Por Mine Ege
AO ESTUDAR o movimento de libertação das mulheres e o feminismo na Turquia, vale a pena navegar pelo passado recente. Por que o feminismo se materializou na Turquia na década de 1980 e não na década de 1960, quando a segunda moda do feminismo surgiu no Ocidente? Ao tentar responder a essas perguntas, elaborarei mais sobre os desenvolvimentos políticos, na medida em que a natureza do artigo me permitir. Também analisarei as principais mudanças no movimento das mulheres da década de 1990 em relação ao passado.

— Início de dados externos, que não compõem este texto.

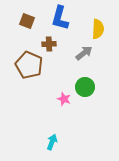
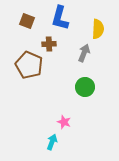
gray arrow: rotated 30 degrees counterclockwise
pink star: moved 23 px down
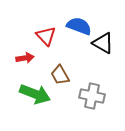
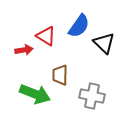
blue semicircle: rotated 105 degrees clockwise
red triangle: rotated 15 degrees counterclockwise
black triangle: moved 1 px right; rotated 15 degrees clockwise
red arrow: moved 1 px left, 8 px up
brown trapezoid: rotated 30 degrees clockwise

O movimento das mulheres na Turquia tem, de fato, raízes históricas muito profundas. É sabido que no final do século XIX , especialmente durante o período do Segundo Regime Constitucional (1908), havia várias associações de mulheres e elas publicavam jornais diários. Durante esse período em que a burguesia otomana promovia movimentos modernistas, seria inútil comentar que as mulheres da classe média otomana desconheciam o movimento Suffragette influente no Ocidente.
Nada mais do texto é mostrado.